Von Selbstkritik zu Selbstfürsorge: Ein Wegweiser zur Körperakzeptanz

In einem meiner letzten Blogartikel ging es um ein verzerrtes Körperbild, seine Entstehungsweise und die Folgen. Heute soll es darum gehen, wie du mehr Akzeptanz für deinen Körper aufbauen kannst (ganz unabhängig davon, ob dein Körperbild stark verzerrt ist oder relativ akkurat). Akzeptanz ist der Schlüssel zu einem besseren Verhältnis zu unserem Körper. Oft höre ich von Klientinnen: „Ich würde meinen Körper ja gerne akzeptieren, aber solange ich noch übergewichtig bin/ keine Muskeln aufgebaut habe/ sich dies oder das nicht verändert hat, kann ich ihn einfach nicht annehmen“. Ist das wahr? Aus meiner Sicht sind diese Punkte weitgehend unabhängig voneinander. Es handelt sich dabei um Glaubenssätze, die eine Veränderung verhindern. Akzeptanz ist erst einmal komplett unabhängig von deinem körperlichen Zustand. Es geht nicht darum, dass du deinen Körper schön finden musst. Das erste Ziel ist es, dass du dich nicht mehr aufgrund deines Körpers abwertest, freundlich mit dir umgehst und das Thema Aussehen vielleicht auch etwas weniger Platz in deinem Leben einnimmt. Aus eigener Erfahrung kann ich sagen: Das geht mit jeder Körperform und es lohnt sich.

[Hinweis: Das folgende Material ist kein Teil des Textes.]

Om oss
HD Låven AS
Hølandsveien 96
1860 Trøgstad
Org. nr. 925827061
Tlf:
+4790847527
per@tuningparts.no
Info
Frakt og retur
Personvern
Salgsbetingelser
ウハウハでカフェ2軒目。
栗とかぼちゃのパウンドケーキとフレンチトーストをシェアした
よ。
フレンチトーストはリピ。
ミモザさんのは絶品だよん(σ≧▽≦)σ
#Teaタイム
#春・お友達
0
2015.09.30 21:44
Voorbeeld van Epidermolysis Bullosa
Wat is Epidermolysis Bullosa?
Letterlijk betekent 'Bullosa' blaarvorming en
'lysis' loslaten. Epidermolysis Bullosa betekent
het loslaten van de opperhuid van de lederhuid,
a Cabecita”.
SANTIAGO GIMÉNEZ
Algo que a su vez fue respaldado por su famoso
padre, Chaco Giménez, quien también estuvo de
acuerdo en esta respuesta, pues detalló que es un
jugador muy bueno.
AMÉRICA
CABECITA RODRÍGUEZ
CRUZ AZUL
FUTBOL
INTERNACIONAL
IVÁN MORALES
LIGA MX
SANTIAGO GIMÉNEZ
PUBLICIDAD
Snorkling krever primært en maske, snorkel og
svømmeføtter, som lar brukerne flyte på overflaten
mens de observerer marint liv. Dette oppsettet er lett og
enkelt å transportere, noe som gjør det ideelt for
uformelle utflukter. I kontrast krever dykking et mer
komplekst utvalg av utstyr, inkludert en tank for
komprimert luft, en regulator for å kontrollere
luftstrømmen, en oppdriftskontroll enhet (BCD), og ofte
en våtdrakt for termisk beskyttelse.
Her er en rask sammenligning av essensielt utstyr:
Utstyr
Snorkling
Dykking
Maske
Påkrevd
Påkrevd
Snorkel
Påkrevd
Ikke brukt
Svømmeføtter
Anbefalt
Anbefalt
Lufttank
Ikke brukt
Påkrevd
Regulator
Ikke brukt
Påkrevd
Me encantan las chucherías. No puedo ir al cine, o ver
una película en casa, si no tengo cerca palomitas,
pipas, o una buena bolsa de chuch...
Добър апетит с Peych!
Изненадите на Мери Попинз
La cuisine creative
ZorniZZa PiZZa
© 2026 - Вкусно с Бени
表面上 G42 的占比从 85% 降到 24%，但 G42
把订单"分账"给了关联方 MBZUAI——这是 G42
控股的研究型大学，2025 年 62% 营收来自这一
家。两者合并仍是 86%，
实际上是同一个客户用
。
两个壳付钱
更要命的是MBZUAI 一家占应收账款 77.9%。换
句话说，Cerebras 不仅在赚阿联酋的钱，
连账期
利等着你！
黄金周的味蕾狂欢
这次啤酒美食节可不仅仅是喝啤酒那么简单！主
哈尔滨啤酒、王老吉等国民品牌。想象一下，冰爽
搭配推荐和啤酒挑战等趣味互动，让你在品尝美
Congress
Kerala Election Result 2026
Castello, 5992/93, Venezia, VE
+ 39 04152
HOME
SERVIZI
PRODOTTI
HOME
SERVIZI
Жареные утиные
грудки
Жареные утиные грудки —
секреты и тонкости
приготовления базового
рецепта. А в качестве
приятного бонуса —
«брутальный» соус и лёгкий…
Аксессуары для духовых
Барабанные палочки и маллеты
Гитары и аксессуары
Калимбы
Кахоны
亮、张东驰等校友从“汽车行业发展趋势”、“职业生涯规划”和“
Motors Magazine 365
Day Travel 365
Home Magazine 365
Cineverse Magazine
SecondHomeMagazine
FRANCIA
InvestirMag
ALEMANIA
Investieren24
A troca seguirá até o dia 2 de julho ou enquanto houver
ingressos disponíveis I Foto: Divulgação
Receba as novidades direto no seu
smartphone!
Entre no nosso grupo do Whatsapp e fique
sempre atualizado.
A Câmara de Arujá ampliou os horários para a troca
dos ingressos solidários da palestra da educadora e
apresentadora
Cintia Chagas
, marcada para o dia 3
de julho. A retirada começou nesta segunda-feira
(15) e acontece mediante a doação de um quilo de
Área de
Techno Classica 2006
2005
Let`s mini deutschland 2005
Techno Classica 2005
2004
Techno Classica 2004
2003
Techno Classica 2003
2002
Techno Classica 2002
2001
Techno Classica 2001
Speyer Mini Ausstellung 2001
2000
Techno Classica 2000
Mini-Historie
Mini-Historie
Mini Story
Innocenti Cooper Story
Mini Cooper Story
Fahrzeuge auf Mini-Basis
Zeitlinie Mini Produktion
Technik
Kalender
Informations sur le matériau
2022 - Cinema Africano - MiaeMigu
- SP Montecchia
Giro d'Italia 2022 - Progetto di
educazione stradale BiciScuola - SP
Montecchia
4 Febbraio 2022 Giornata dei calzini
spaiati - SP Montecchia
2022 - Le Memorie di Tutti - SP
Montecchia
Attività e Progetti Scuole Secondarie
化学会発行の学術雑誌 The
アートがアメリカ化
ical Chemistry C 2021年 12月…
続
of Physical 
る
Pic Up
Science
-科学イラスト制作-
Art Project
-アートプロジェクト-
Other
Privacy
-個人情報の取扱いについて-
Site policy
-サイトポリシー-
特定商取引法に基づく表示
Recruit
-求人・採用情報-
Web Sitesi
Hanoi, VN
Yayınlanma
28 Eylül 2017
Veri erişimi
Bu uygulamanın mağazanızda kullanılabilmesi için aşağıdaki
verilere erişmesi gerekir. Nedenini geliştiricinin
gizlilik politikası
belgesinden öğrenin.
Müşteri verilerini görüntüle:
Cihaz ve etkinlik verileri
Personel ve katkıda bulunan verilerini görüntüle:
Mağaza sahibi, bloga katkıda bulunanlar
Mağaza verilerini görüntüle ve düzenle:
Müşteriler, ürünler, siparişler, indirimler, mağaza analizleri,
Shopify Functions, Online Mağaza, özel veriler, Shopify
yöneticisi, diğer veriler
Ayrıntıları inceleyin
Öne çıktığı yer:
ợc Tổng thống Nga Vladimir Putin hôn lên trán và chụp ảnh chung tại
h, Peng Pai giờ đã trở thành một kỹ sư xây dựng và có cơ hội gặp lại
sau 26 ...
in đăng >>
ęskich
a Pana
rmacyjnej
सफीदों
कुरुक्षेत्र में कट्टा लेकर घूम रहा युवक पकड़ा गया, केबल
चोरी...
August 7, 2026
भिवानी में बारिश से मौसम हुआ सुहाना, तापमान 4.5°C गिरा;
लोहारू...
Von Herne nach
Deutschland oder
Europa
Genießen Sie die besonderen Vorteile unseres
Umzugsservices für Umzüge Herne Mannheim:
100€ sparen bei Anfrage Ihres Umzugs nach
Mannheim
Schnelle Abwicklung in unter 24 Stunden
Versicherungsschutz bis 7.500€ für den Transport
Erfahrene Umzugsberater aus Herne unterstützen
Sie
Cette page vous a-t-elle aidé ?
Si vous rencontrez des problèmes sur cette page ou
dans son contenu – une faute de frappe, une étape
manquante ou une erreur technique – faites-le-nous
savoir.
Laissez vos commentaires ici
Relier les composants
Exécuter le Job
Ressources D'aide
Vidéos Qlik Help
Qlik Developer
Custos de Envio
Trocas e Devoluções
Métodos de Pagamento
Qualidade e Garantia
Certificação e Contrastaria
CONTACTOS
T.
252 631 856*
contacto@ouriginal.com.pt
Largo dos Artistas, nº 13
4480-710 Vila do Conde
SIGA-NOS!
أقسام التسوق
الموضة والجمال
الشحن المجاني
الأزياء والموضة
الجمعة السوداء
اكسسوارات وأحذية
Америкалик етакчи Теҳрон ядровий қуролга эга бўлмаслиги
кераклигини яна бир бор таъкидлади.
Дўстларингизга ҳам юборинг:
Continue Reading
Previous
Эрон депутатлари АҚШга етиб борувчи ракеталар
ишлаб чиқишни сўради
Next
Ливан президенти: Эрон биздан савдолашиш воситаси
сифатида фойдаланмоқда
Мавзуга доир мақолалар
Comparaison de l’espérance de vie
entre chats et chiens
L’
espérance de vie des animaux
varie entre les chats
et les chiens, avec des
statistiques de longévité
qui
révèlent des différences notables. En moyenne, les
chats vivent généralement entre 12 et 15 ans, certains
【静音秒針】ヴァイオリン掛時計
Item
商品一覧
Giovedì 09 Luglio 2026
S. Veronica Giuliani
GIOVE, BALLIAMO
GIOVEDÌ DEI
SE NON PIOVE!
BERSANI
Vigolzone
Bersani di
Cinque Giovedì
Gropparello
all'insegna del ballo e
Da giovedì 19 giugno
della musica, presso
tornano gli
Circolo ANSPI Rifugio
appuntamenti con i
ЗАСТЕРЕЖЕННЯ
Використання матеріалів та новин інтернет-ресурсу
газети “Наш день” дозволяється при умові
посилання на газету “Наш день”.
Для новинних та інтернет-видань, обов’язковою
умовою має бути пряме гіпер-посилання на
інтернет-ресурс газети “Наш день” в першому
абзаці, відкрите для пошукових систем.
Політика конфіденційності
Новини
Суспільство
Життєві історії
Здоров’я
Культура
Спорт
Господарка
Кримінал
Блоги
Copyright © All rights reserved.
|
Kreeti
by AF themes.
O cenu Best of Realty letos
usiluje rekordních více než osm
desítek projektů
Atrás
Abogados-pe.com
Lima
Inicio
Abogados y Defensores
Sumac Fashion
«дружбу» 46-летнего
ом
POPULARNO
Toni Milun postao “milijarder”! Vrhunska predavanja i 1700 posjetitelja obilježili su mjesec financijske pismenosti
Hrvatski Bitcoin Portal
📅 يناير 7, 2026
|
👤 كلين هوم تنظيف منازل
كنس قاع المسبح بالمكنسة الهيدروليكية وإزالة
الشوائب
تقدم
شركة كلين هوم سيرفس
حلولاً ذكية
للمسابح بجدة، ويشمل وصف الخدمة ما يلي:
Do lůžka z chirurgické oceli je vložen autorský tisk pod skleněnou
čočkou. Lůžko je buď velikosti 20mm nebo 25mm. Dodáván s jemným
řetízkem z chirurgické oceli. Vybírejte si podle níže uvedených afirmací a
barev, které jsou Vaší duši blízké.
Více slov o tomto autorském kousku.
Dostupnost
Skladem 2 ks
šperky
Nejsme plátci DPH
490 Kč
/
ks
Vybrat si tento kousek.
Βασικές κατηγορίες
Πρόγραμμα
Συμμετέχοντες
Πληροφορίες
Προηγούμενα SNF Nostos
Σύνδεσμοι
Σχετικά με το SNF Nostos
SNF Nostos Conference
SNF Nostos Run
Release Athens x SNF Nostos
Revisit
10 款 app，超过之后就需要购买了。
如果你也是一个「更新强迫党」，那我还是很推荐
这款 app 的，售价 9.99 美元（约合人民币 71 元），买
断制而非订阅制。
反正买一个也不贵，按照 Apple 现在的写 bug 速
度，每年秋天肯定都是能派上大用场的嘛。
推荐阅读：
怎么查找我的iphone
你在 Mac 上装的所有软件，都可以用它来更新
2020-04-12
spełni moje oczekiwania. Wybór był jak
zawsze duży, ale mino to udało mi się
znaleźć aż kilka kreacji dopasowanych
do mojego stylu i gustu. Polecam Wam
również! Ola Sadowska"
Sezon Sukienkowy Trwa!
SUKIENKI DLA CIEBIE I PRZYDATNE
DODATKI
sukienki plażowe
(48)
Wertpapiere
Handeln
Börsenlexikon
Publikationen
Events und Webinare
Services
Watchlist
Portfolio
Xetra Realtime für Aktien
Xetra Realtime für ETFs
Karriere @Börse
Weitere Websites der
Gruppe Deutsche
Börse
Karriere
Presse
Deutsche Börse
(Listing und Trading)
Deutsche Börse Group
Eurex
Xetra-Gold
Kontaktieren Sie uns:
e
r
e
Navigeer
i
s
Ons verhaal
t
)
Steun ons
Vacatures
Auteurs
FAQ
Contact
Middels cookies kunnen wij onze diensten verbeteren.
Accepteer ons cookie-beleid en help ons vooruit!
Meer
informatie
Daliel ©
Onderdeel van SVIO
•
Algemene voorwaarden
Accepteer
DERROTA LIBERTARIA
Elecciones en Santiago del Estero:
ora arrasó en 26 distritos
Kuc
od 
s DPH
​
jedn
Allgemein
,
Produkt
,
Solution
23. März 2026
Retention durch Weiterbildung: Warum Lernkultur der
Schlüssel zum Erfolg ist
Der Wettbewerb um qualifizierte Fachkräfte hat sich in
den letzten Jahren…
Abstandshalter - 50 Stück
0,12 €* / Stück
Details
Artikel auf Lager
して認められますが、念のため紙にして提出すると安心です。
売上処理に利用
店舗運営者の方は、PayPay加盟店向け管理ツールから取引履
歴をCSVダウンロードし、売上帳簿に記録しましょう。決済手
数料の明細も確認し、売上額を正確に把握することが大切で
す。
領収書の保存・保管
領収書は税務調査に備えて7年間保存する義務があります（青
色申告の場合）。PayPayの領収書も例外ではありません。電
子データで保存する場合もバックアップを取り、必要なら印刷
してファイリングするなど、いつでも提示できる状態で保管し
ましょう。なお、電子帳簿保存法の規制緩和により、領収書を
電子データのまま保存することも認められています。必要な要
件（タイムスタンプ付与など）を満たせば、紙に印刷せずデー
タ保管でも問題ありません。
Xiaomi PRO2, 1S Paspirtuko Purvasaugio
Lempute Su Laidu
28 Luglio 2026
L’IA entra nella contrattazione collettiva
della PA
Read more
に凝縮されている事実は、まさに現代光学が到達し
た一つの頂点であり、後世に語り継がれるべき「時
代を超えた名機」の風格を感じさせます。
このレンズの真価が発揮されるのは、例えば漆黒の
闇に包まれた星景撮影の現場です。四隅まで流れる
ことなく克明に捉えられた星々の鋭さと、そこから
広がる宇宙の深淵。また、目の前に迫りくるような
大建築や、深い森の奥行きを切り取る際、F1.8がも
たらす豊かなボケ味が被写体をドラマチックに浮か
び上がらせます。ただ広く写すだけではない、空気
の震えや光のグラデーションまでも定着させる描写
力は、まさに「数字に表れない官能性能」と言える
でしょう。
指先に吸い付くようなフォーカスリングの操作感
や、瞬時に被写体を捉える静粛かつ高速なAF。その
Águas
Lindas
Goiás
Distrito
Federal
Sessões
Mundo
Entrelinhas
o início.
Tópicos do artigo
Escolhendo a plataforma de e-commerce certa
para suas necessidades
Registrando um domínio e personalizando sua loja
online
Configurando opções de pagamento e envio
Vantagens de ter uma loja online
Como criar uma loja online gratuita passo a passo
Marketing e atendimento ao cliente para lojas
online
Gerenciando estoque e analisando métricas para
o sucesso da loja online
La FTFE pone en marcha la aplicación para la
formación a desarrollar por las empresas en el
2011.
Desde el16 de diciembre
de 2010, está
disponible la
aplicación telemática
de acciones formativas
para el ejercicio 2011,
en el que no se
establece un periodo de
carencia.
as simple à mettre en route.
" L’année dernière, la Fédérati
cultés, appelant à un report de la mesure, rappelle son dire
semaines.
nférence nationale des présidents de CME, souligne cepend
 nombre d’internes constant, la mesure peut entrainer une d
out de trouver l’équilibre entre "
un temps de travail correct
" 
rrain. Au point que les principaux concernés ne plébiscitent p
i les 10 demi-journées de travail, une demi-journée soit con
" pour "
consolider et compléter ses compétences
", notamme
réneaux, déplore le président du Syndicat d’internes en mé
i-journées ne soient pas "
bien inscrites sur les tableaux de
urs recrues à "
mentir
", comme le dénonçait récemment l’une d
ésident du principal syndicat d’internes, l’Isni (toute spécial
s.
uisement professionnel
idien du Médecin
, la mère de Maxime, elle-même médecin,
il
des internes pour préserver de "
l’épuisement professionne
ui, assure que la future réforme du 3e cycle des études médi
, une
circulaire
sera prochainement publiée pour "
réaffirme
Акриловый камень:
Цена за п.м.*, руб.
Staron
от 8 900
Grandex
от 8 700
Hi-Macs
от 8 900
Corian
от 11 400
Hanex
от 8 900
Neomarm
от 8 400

Aber lass uns konkreter werden:

Was kannst du tun?

Zunächst ist es wichtig, dir bewusst zu machen, wie du eigentlich über deinen Körper denkst und mit ihm umgehst. Oft laufen ganz viele dieser Gedanken und Handlungen nämlich automatisch ab. Dazu gibt es ganz verschiedene Möglichkeiten. Du kannst einen Tag Zettel und Stift parat legen und jeden Gedanken, der dir zu deinem Körper einfällt, aufschreiben. Oder du stellst dich ein paar Minuten vor den Spiegel, betrachtest dich aufmerksam und schreibst dann alle Gedanken auf, die dir in den Sinn kommen. Auch eine Mindmap kann gut funktionieren. Wenn du deine Gedanken zu deinem Körper erfasst hast, lies sie dir in Ruhe durch. Gerne auch laut (und wenn du ganz mutig bist, stell dich vor den Spiegel und schau dir selbst in die Augen dabei). Wie ist das Verhältnis aus positiven und negativen Kommentaren? Würdest du so auch mit einem Fremden sprechen? Mit einer Freundin? Sind die Kommentare neutral oder wertend? Was empfindest du, wenn du die einzelnen Gedanken laut aussprichst? Fühlst du dich gut und ermutigt oder traurig, wütend oder voller Scham? Wie reagiert dein Körper auf die Kommentare? Fühlst du einen Kloß im Hals? Spannung in den Armen? Oder ein angenehmes warmes Gefühl? Versuche, all das genau zu beobachten.

Welche Schlüsse ziehst du aus deinen Beobachtungen? Bist du zufrieden damit, wie du mit dir selbst umgehst? Oder würdest du gerne etwas daran verändern?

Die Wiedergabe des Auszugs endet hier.